Sonntag, 4. März 2018

Volksparteien - gebraucht oder doch nicht?

Walter Roller hat in der Augsburger Allgemeinen am 3.3. einen Leitartikel veröffentlicht, in dem er die Lage und Zukunftsaussichten der Volksparteien analysiert:


Walter Roller schreibt:
"Die große Volkspartei, die möglichst viele Teile und Interessengruppen der Gesellschaft unter ihrem Dach versammeln kann, ist Geschichte. Die klassischen Milieus erodieren – der SPD laufen die Arbeiter, der 'modernisierten' Union konservativ denkende Bürger davon. Die Individualisierung der Gesellschaft geht mit der Auflösung tradierter Parteienstrukturen einher und schwächt die Bindekraft von SPD und Union. Mit den 'Großen' geht es bergab, mit den kleinen, vielfach nur partiellen Interessen verpflichteten Parteien bergauf."

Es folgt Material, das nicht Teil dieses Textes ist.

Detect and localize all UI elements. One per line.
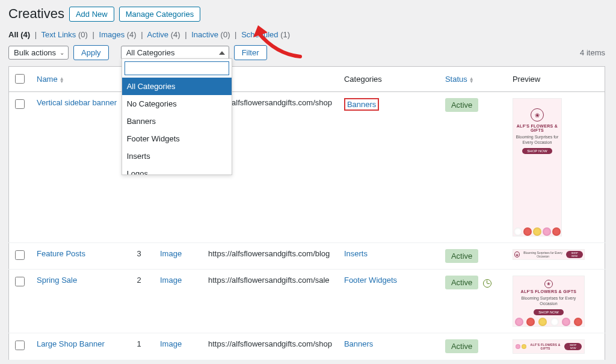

Postengeschacher und stellenweise Abgehobenheit könnte man noch hinzufügen. Für die SPD analysiert Walter Roller:
"Der Niedergang der SPD hat etliche hausgemachte Ursachen. Sie hat seit langem ein Führungsproblem und kein klares Profil. Sie setzt häufig auf falsche Themen und redet ihre Erfolge selber klein."
Und für die Union:
"Doch auch sie ist vor einem Absturz in die Regionen unterhalb der 30 Prozent nicht mehr gefeit. Was der SPD schon vor vielen Jahren durch Grüne und Linkspartei widerfahren ist, bekommt nun die Union an ihrem rechten Rand in Gestalt der konkurrierenden AfD zu spüren."

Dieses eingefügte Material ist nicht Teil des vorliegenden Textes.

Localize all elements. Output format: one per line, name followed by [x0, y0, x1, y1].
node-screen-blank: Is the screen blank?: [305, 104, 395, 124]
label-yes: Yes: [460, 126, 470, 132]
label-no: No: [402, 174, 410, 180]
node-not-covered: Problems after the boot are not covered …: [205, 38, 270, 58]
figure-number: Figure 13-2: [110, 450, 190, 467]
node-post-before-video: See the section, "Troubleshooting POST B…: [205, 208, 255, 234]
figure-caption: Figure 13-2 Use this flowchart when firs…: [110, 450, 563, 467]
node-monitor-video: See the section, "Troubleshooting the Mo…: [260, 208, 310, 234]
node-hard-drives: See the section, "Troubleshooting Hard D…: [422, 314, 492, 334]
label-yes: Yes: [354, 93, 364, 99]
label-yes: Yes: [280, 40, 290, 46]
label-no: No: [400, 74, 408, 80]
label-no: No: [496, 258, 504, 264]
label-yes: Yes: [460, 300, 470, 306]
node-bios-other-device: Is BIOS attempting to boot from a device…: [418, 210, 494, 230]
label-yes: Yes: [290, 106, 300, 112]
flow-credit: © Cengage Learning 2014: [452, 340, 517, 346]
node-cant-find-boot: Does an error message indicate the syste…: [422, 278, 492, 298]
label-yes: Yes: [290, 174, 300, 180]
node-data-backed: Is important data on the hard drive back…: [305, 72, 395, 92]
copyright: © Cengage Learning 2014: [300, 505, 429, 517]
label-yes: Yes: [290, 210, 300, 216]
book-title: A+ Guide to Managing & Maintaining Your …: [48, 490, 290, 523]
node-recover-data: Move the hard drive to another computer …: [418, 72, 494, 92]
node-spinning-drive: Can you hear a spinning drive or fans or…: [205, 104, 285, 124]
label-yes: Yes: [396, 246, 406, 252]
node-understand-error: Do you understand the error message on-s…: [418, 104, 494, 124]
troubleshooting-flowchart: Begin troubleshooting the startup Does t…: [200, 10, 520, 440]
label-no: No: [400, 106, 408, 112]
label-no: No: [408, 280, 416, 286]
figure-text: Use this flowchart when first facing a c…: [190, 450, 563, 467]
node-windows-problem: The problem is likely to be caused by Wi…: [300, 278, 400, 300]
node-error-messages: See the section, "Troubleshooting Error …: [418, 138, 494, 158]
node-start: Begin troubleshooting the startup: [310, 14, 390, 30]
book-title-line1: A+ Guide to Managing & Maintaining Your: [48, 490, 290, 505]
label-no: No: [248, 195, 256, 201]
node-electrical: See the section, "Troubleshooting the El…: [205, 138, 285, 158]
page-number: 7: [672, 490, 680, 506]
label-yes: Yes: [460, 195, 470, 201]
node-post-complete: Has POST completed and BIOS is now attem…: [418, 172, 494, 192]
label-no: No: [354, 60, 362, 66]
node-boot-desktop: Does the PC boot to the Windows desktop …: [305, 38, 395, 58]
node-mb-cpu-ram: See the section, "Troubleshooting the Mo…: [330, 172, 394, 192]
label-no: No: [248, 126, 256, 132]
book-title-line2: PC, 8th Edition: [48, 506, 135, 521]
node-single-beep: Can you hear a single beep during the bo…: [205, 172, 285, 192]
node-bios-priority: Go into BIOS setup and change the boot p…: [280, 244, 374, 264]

Eine Volkspartei in Sinne der deutschen Politik versucht, "möglichst viele Teile und Interessengruppen der Gesellschaft unter ihrem Dach [zu] versammeln". Entstanden sind sie im Nachkriegsdeutschland, Wikipedia nennt diese Beispiele:
"Beispiele hierfür sind in Deutschland die CDU/CSU, die sich von Anfang an als überkonfessionelle Volkspartei verstand (im Unterschied zum katholischen Zentrum), sowie die SPD, die sich durch das Godesberger Programm von der Interessenpartei der Arbeiterschaft zur Volkspartei wandelte, indem sie sich z. B. erstmals ausdrücklich auch an Christen und Kleinunternehmer wandte."

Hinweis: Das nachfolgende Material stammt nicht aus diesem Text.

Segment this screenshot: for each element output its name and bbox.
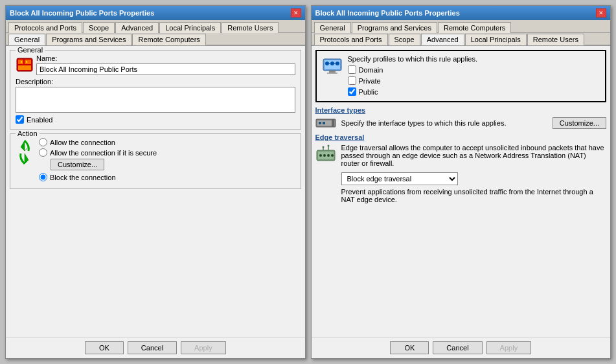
right-tab-protocols[interactable]: Protocols and Ports [314, 34, 388, 45]
edge-traversal-header: Edge traversal [315, 133, 607, 141]
block-label: Block the connection [50, 174, 116, 181]
right-content: Specify profiles to which this rule appl… [312, 46, 611, 337]
right-tab-general[interactable]: General [314, 22, 351, 33]
left-close-button[interactable]: ✕ [291, 8, 301, 17]
action-icon [16, 139, 34, 165]
edge-description: Edge traversal allows the computer to ac… [341, 144, 607, 167]
allow-label: Allow the connection [50, 139, 115, 146]
domain-label: Domain [359, 66, 383, 74]
allow-secure-radio[interactable] [39, 148, 47, 157]
svg-rect-8 [329, 71, 336, 73]
right-title-bar: Block All Incoming Public Ports Properti… [312, 6, 611, 20]
right-tab-remote-computers[interactable]: Remote Computers [438, 22, 511, 33]
tab-scope[interactable]: Scope [83, 22, 115, 33]
private-label: Private [359, 77, 381, 85]
tab-protocols-ports[interactable]: Protocols and Ports [8, 22, 82, 33]
interface-customize-button[interactable]: Customize... [553, 117, 606, 129]
svg-point-11 [330, 62, 334, 65]
tab-general[interactable]: General [8, 34, 45, 45]
interface-content: Specify the interface types to which thi… [315, 117, 607, 130]
profiles-icon [322, 55, 343, 76]
interface-icon [315, 117, 336, 130]
edge-text-group: Edge traversal allows the computer to ac… [341, 144, 607, 203]
right-cancel-button[interactable]: Cancel [433, 341, 482, 354]
private-row: Private [348, 76, 600, 85]
svg-point-12 [336, 62, 339, 65]
customize-button[interactable]: Customize... [51, 159, 104, 170]
edge-footer-text: Prevent applications from receiving unso… [341, 188, 607, 203]
domain-row: Domain [348, 65, 600, 74]
svg-rect-4 [21, 61, 22, 63]
right-tab-advanced[interactable]: Advanced [421, 34, 464, 45]
edge-traversal-select[interactable]: Block edge traversal Allow edge traversa… [341, 172, 458, 185]
left-apply-button[interactable]: Apply [181, 341, 226, 354]
right-footer: OK Cancel Apply [312, 337, 611, 358]
general-section-label: General [16, 46, 45, 54]
svg-rect-9 [327, 73, 337, 74]
right-top-tabs: General Programs and Services Remote Com… [312, 20, 611, 33]
svg-rect-2 [25, 60, 31, 64]
firewall-icon [16, 56, 34, 74]
svg-point-10 [325, 62, 329, 65]
private-checkbox[interactable] [348, 76, 356, 85]
svg-rect-17 [319, 122, 321, 124]
name-input[interactable] [36, 63, 295, 75]
public-label: Public [359, 88, 378, 96]
left-cancel-button[interactable]: Cancel [128, 341, 177, 354]
domain-checkbox[interactable] [348, 65, 356, 74]
profiles-content: Specify profiles to which this rule appl… [322, 55, 600, 96]
tab-remote-users[interactable]: Remote Users [222, 22, 279, 33]
right-apply-button[interactable]: Apply [486, 341, 532, 354]
block-radio[interactable] [39, 173, 47, 181]
public-checkbox[interactable] [348, 87, 356, 96]
enabled-label: Enabled [27, 116, 52, 124]
interface-description: Specify the interface types to which thi… [341, 119, 507, 127]
edge-traversal-section: Edge traversal [315, 133, 607, 203]
left-bottom-tabs: General Programs and Services Remote Com… [6, 33, 305, 46]
svg-point-24 [327, 154, 330, 157]
edge-icon [315, 144, 336, 165]
right-dialog: Block All Incoming Public Ports Properti… [311, 5, 611, 359]
svg-rect-5 [26, 61, 27, 63]
svg-rect-3 [18, 65, 31, 70]
action-options: Allow the connection Allow the connectio… [39, 138, 295, 183]
left-top-tabs: Protocols and Ports Scope Advanced Local… [6, 20, 305, 33]
svg-point-23 [323, 154, 326, 157]
action-allow-secure-row: Allow the connection if it is secure [39, 148, 295, 157]
interface-header: Interface types [315, 106, 607, 114]
svg-point-28 [322, 146, 324, 148]
svg-point-22 [319, 154, 322, 157]
name-field-group: Name: [36, 54, 295, 75]
left-ok-button[interactable]: OK [85, 341, 124, 354]
tab-local-principals[interactable]: Local Principals [159, 22, 221, 33]
action-section-label: Action [16, 130, 40, 137]
right-bottom-tabs: Protocols and Ports Scope Advanced Local… [312, 33, 611, 46]
description-input[interactable] [16, 87, 295, 113]
left-content: General Name: [6, 46, 305, 337]
right-tab-remote-users[interactable]: Remote Users [527, 34, 584, 45]
right-ok-button[interactable]: OK [390, 341, 429, 354]
tab-advanced[interactable]: Advanced [115, 22, 159, 33]
public-row: Public [348, 87, 600, 96]
right-close-button[interactable]: ✕ [596, 8, 606, 17]
interface-text-group: Specify the interface types to which thi… [341, 119, 547, 127]
enabled-checkbox[interactable] [16, 115, 24, 124]
right-tab-programs[interactable]: Programs and Services [352, 22, 437, 33]
right-dialog-title: Block All Incoming Public Ports Properti… [315, 9, 460, 17]
left-dialog: Block All Incoming Public Ports Properti… [5, 5, 306, 359]
tab-remote-computers[interactable]: Remote Computers [132, 34, 205, 45]
name-label: Name: [36, 54, 295, 62]
svg-rect-18 [323, 122, 325, 124]
profiles-section: Specify profiles to which this rule appl… [315, 50, 607, 102]
tab-programs-services[interactable]: Programs and Services [46, 34, 131, 45]
right-tab-local-principals[interactable]: Local Principals [465, 34, 527, 45]
svg-rect-19 [332, 119, 334, 127]
profiles-description: Specify profiles to which this rule appl… [348, 55, 600, 63]
allow-radio[interactable] [39, 138, 47, 146]
enabled-row: Enabled [16, 115, 295, 124]
right-tab-scope[interactable]: Scope [389, 34, 420, 45]
action-block-row: Block the connection [39, 173, 295, 181]
edge-content: Edge traversal allows the computer to ac… [315, 144, 607, 203]
name-row: Name: [16, 54, 295, 75]
left-title-bar: Block All Incoming Public Ports Properti… [6, 6, 305, 20]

Das Konzept der Volkspartei ging auf. Zum Einen war die Auswahl an politischen Parteien eingeschränkt, zum Anderen trafen die Volksparteien mit ihren Angeboten ihre Zielgruppen. Das resultierte in Wahlergebnissen mit 40% bis sogar über 50% für die Volksparteien:


Der Niedergang der Volksparteien ist kein neues Phänomen. Die Grafik zeigt, wie seit den 1970er Jahren ein steter Abwärtstrend der Wahlergebnisse bei Bundestagswahlen zu erkennen ist. Im gleichen Zeitraum kam es zu einem Rückgang der Wahlbeteiligung von über 90% auf unter 80%. Walter Roller nennt "Individualisierung der Gesellschaft" als einen wesentlichen Grund. Dem kann nicht widersprochen werden. Emanzipation von den Eltern, zunehmendes Selbstbewusstsein und damit einher gehend Erosion der "klassischen Milieus" führen zu einer größeren Meinungsvielfalt, zu einem höheren Anspruch an eine Interessensvertretung - wie sie Parteien sein sollen - und damit zu der grundsätzlichen Frage, wie eine Interessensvertretung, eine Volkspartei diese Vielfalt noch einfangen soll.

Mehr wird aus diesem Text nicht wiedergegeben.